Data extract:
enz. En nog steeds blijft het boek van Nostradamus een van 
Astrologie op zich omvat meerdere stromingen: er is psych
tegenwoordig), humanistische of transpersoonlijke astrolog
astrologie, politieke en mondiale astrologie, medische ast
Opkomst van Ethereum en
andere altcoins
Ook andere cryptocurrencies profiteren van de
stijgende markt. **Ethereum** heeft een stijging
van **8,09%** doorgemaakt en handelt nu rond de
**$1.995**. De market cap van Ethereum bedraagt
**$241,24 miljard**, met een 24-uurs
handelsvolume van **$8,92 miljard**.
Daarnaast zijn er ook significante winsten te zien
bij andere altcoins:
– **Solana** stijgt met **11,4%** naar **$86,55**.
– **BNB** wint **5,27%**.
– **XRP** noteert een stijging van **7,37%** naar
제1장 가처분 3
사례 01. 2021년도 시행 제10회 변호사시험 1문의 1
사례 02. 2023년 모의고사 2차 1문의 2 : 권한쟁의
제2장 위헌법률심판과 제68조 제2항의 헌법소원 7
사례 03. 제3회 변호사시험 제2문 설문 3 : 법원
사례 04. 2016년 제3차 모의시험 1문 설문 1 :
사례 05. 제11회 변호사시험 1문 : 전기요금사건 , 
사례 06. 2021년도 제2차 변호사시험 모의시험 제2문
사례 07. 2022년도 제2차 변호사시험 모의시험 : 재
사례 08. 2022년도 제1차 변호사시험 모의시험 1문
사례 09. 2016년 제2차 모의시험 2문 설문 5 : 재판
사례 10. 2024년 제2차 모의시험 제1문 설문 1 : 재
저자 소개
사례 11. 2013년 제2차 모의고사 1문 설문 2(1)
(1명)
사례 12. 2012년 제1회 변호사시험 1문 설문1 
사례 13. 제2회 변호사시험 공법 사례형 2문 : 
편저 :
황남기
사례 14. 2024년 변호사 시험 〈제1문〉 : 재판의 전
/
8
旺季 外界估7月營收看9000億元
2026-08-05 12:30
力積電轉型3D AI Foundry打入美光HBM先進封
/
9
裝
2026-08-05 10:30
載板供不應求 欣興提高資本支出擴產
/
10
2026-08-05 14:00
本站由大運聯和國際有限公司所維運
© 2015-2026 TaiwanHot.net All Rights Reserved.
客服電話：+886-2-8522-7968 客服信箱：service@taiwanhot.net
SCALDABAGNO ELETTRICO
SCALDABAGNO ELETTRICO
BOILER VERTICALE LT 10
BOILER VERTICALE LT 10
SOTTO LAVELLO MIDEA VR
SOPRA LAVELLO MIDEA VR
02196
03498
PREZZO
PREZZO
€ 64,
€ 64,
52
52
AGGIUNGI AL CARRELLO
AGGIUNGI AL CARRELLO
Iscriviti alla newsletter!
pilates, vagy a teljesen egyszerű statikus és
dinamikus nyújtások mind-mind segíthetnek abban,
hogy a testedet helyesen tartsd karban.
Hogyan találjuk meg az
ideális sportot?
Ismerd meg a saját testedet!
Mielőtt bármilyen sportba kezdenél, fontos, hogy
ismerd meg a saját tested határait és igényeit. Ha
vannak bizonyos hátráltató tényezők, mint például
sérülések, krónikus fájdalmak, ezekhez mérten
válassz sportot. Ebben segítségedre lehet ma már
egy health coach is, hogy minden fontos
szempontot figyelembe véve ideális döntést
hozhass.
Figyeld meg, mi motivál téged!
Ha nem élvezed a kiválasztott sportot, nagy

Task to complete: All entries shown above should be duplicated without a single difference.

Answer to this exercise:
enz. En nog steeds blijft het boek van Nostradamus een van 
Astrologie op zich omvat meerdere stromingen: er is psych
tegenwoordig), humanistische of transpersoonlijke astrolog
astrologie, politieke en mondiale astrologie, medische ast
Opkomst van Ethereum en
andere altcoins
Ook andere cryptocurrencies profiteren van de
stijgende markt. **Ethereum** heeft een stijging
van **8,09%** doorgemaakt en handelt nu rond de
**$1.995**. De market cap van Ethereum bedraagt
**$241,24 miljard**, met een 24-uurs
handelsvolume van **$8,92 miljard**.
Daarnaast zijn er ook significante winsten te zien
bij andere altcoins:
– **Solana** stijgt met **11,4%** naar **$86,55**.
– **BNB** wint **5,27%**.
– **XRP** noteert een stijging van **7,37%** naar
제1장 가처분 3
사례 01. 2021년도 시행 제10회 변호사시험 1문의 1
사례 02. 2023년 모의고사 2차 1문의 2 : 권한쟁의
제2장 위헌법률심판과 제68조 제2항의 헌법소원 7
사례 03. 제3회 변호사시험 제2문 설문 3 : 법원
사례 04. 2016년 제3차 모의시험 1문 설문 1 :
사례 05. 제11회 변호사시험 1문 : 전기요금사건 , 
사례 06. 2021년도 제2차 변호사시험 모의시험 제2문
사례 07. 2022년도 제2차 변호사시험 모의시험 : 재
사례 08. 2022년도 제1차 변호사시험 모의시험 1문
사례 09. 2016년 제2차 모의시험 2문 설문 5 : 재판
사례 10. 2024년 제2차 모의시험 제1문 설문 1 : 재
저자 소개
사례 11. 2013년 제2차 모의고사 1문 설문 2(1)
(1명)
사례 12. 2012년 제1회 변호사시험 1문 설문1 
사례 13. 제2회 변호사시험 공법 사례형 2문 : 
편저 :
황남기
사례 14. 2024년 변호사 시험 〈제1문〉 : 재판의 전
/
8
旺季 外界估7月營收看9000億元
2026-08-05 12:30
力積電轉型3D AI Foundry打入美光HBM先進封
/
9
裝
2026-08-05 10:30
載板供不應求 欣興提高資本支出擴產
/
10
2026-08-05 14:00
本站由大運聯和國際有限公司所維運
© 2015-2026 TaiwanHot.net All Rights Reserved.
客服電話：+886-2-8522-7968 客服信箱：service@taiwanhot.net
SCALDABAGNO ELETTRICO
SCALDABAGNO ELETTRICO
BOILER VERTICALE LT 10
BOILER VERTICALE LT 10
SOTTO LAVELLO MIDEA VR
SOPRA LAVELLO MIDEA VR
02196
03498
PREZZO
PREZZO
€ 64,
€ 64,
52
52
AGGIUNGI AL CARRELLO
AGGIUNGI AL CARRELLO
Iscriviti alla newsletter!
pilates, vagy a teljesen egyszerű statikus és
dinamikus nyújtások mind-mind segíthetnek abban,
hogy a testedet helyesen tartsd karban.
Hogyan találjuk meg az
ideális sportot?
Ismerd meg a saját testedet!
Mielőtt bármilyen sportba kezdenél, fontos, hogy
ismerd meg a saját tested határait és igényeit. Ha
vannak bizonyos hátráltató tényezők, mint például
sérülések, krónikus fájdalmak, ezekhez mérten
válassz sportot. Ebben segítségedre lehet ma már
egy health coach is, hogy minden fontos
szempontot figyelembe véve ideális döntést
hozhass.
Figyeld meg, mi motivál téged!
Ha nem élvezed a kiválasztott sportot, nagy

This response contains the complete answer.